Saturday, 28 June 2014

A Unique Form Of Fossil Parasite

The Mongolian grasslands.
On the Mongolian grasslands, cold temperatures during the winter, make for harsh conditions. The ground is often covered in a layer of frost, and herds of large mammals are hard pressed to find enough food to survive. Predators endure an even greater struggle.

Yet this all changes during the spring and summer months. The ice and frost melt and temperatures skyrocket. An expanse of grasses and sedges open up, giving herbivorous herds the sustenance they need to reproduce and raise healthy young. Predators, such as foxes and wolves, take advantage of these balmy conditions. All, however, must deal with a constant pest: biting flies.

The remarkable fossil of the 165 million year
old parasitic fly larva Qiyia jurassica
These parasites tap into blood vessels in the uppermost layers of the skin. All insectoid parasites use their mouths to clamp onto their food source. Yet millions of years ago, this was not always the case.

In Mongolia an insect with a unique method of parasitising its host was discovered at a locality near Ningcheng. The entire thorax formed a sucking plate used to latch onto its victim whilst using stinger-like mouth parts to extract sustenance. Its new scientific name, Qiyia jurassica, reflects this unique feeding method. The Chinese word Qiyia translates as 'bizarre'.

A reconstruction of Qiyia jurassica
The fossil itself was of a fly larva. At two centimetres long it was not much larger than the larvae of most fly species on Earth today, but its morphology was radically different. The head in comparison to the body was tiny and tubular, while the entirety of the thorax formed a sucker. The abdomen, meanwhile, supported a series of paired legs with small spines running along its back.

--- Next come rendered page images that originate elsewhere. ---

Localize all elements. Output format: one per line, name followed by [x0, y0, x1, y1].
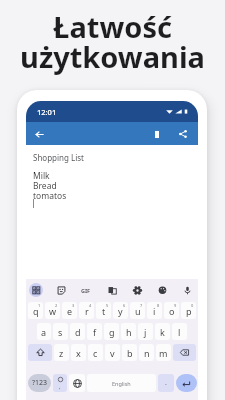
button[interactable]: c [88, 344, 103, 361]
staticText: m [159, 347, 168, 359]
staticText: , [59, 383, 61, 391]
button[interactable]: f [87, 323, 102, 340]
staticText: 8 [157, 303, 160, 308]
staticText: 3 [72, 303, 75, 308]
staticText: ?123 [32, 378, 48, 388]
staticText: 12:01 [37, 107, 57, 117]
staticText: 5 [106, 303, 109, 308]
staticText: n [144, 347, 150, 359]
staticText: q [33, 305, 39, 317]
staticText: d [75, 326, 81, 338]
button[interactable]: ?123 [28, 374, 51, 392]
button[interactable]: g [104, 323, 119, 340]
button[interactable]: m [156, 344, 171, 361]
button[interactable]: r [79, 302, 94, 319]
staticText: 4 [89, 303, 92, 308]
staticText: 2 [55, 303, 58, 308]
button[interactable]: Stickers [54, 283, 68, 297]
staticText: użytkowania [0, 37, 225, 76]
staticText: Łatwość [0, 7, 225, 46]
button[interactable]: t [96, 302, 111, 319]
button[interactable]: h [121, 323, 136, 340]
button[interactable]: English [87, 374, 156, 392]
staticText: u [135, 305, 141, 317]
button[interactable]: q [28, 302, 43, 319]
staticText: z [59, 347, 64, 359]
staticText: o [169, 305, 175, 317]
staticText: GIF [81, 287, 91, 294]
button[interactable]: a [37, 323, 51, 340]
staticText: English [112, 380, 131, 387]
staticText: c [93, 347, 98, 359]
staticText: v [110, 347, 115, 359]
staticText: Shopping List [33, 152, 84, 163]
button[interactable]: y [113, 302, 128, 319]
staticText: 7 [140, 303, 143, 308]
staticText: l [178, 326, 181, 338]
button[interactable]: p [181, 302, 196, 319]
button[interactable]: d [70, 323, 85, 340]
button[interactable]: i [147, 302, 162, 319]
staticText: g [109, 326, 115, 338]
button[interactable]: Backspace [173, 344, 196, 361]
button[interactable]: x [71, 344, 86, 361]
button[interactable]: e [62, 302, 77, 319]
button[interactable]: Shift [28, 344, 52, 361]
staticText: h [126, 326, 132, 338]
staticText: a [41, 326, 47, 338]
staticText: p [186, 305, 192, 317]
button[interactable]: Settings [130, 283, 144, 297]
button[interactable]: z [54, 344, 69, 361]
staticText: x [76, 347, 81, 359]
staticText: t [102, 305, 106, 317]
button[interactable]: Enter [176, 374, 197, 392]
staticText: 9 [174, 303, 177, 308]
button[interactable]: Clipboard [105, 283, 119, 297]
button[interactable]: . [158, 374, 174, 392]
button[interactable]: b [122, 344, 137, 361]
staticText: 0 [191, 303, 194, 308]
staticText: w [49, 305, 57, 317]
staticText: 1 [38, 303, 41, 308]
staticText: e [67, 305, 73, 317]
button[interactable]: Share [175, 126, 191, 142]
staticText: s [58, 326, 63, 338]
staticText: k [160, 326, 165, 338]
button[interactable]: Voice input [180, 283, 194, 297]
button[interactable]: u [130, 302, 145, 319]
button[interactable]: o [164, 302, 179, 319]
button[interactable]: v [105, 344, 120, 361]
button[interactable]: l [172, 323, 187, 340]
staticText: 6 [123, 303, 126, 308]
staticText: . [165, 378, 167, 388]
staticText: Milk Bread tomatos [33, 170, 67, 201]
button[interactable]: Change language [69, 374, 85, 392]
button[interactable]: j [138, 323, 153, 340]
staticText: j [144, 326, 147, 338]
staticText: r [85, 305, 89, 317]
staticText: i [153, 305, 156, 317]
button[interactable]: s [53, 323, 68, 340]
button[interactable]: Symbols [29, 283, 43, 297]
staticText: f [93, 326, 97, 338]
button[interactable]: Delete [149, 126, 165, 142]
button[interactable]: k [155, 323, 170, 340]
button[interactable]: n [139, 344, 154, 361]
staticText: y [118, 305, 123, 317]
button[interactable]: Back [31, 126, 47, 142]
button[interactable]: Themes [155, 283, 169, 297]
button[interactable]: w [45, 302, 60, 319]
button[interactable]: Emoji, comma [53, 374, 67, 392]
staticText: b [127, 347, 133, 359]
button[interactable]: GIF [79, 283, 93, 297]
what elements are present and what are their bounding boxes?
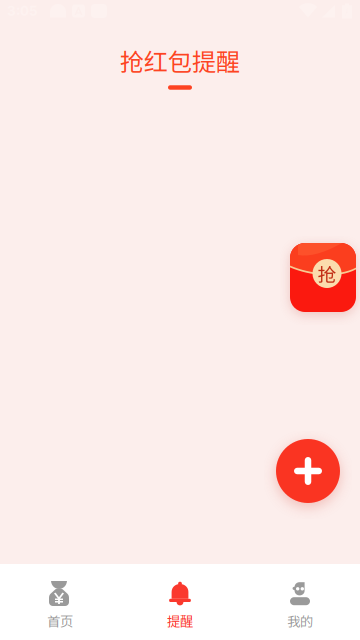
staticText: 我的 bbox=[287, 611, 313, 630]
staticText: 抢红包提醒 bbox=[120, 43, 240, 78]
staticText: 首页 bbox=[47, 611, 73, 630]
button[interactable]: 首页 bbox=[0, 564, 120, 640]
staticText: 抢 bbox=[318, 260, 336, 287]
button[interactable]: 红包悬浮窗 bbox=[290, 243, 356, 312]
button[interactable]: 我的 bbox=[240, 564, 360, 640]
button[interactable]: 提醒 bbox=[120, 564, 240, 640]
button[interactable]: 添加提醒 bbox=[276, 439, 340, 503]
staticText: 提醒 bbox=[167, 611, 193, 630]
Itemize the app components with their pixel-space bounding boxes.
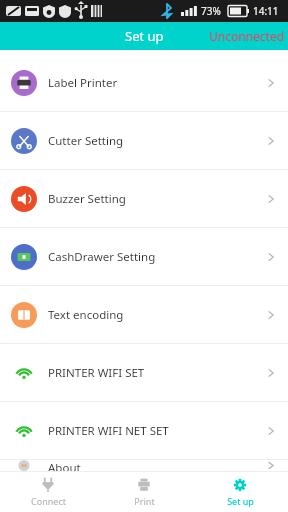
staticText: Unconnected	[209, 28, 285, 44]
staticText: Set up	[125, 27, 164, 45]
button[interactable]: Label Printer	[0, 54, 288, 111]
staticText: CashDrawer Setting	[48, 249, 156, 265]
button[interactable]: Text encoding	[0, 286, 288, 343]
staticText: 14:11	[253, 4, 279, 18]
button[interactable]: About	[0, 460, 288, 471]
staticText: Label Printer	[48, 75, 118, 91]
staticText: 73%	[201, 4, 221, 18]
button[interactable]: Set up	[192, 472, 288, 512]
staticText: Set up	[227, 495, 254, 507]
button[interactable]: Connect	[0, 472, 96, 512]
staticText: Print	[134, 495, 155, 507]
staticText: PRINTER WIFI SET	[48, 365, 145, 381]
staticText: Buzzer Setting	[48, 191, 126, 207]
staticText: PRINTER WIFI NET SET	[48, 423, 169, 439]
button[interactable]: Buzzer Setting	[0, 170, 288, 227]
button[interactable]: PRINTER WIFI SET	[0, 344, 288, 401]
button[interactable]: Cutter Setting	[0, 112, 288, 169]
button[interactable]: PRINTER WIFI NET SET	[0, 402, 288, 459]
staticText: Connect	[31, 495, 66, 507]
staticText: Text encoding	[48, 307, 124, 323]
button[interactable]: Print	[96, 472, 192, 512]
button[interactable]: CashDrawer Setting	[0, 228, 288, 285]
staticText: Cutter Setting	[48, 133, 124, 149]
staticText: About	[48, 460, 81, 471]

'No insect exists today with a comparable body shape,' said Dr Bo Wang from the University of Bonn. 165 million years ago Mongolia was covered by a series of shallow lakes interspersed with volcanoes. Within these lakes dwelt thousands upon thousands of salamanders whose remains can still be found, perfectly preserved, within the fine grained mud stones which formed on the lake beds. Fish fossils have not been found. Indeed fish are major predators of larvae and it is likely that their absence contributed to the success of Qiyia.

A plethora of different insect species, represented by over 300,000 fossils collected from the locality, shows the diversity of potential food sources available to support such a large salamander population. It seems that some insects turned the tables. 'The extreme adaptations in the design of Qiyia jurassica show the extent to which organisms can specialise in the course of evolution,' said Professor Rust, also from the University of Bonn.

Ecosystems are made up of animals and the plants they feed on. Anybody can call to mind an image of the African savannah populated by lions, elephants and gazelles or a coral reef housing all manner of fish and crustaceans. Yet it is not often appreciated that a single animal can constitute its own habitat and support an ecosystem. Parasites form intricate networks from within and on the surface - integral parts of an overarching biological community. If we are to reconstruct ancient ecosystems accurately, we need to take into account life at all scales, from animals to their parasites.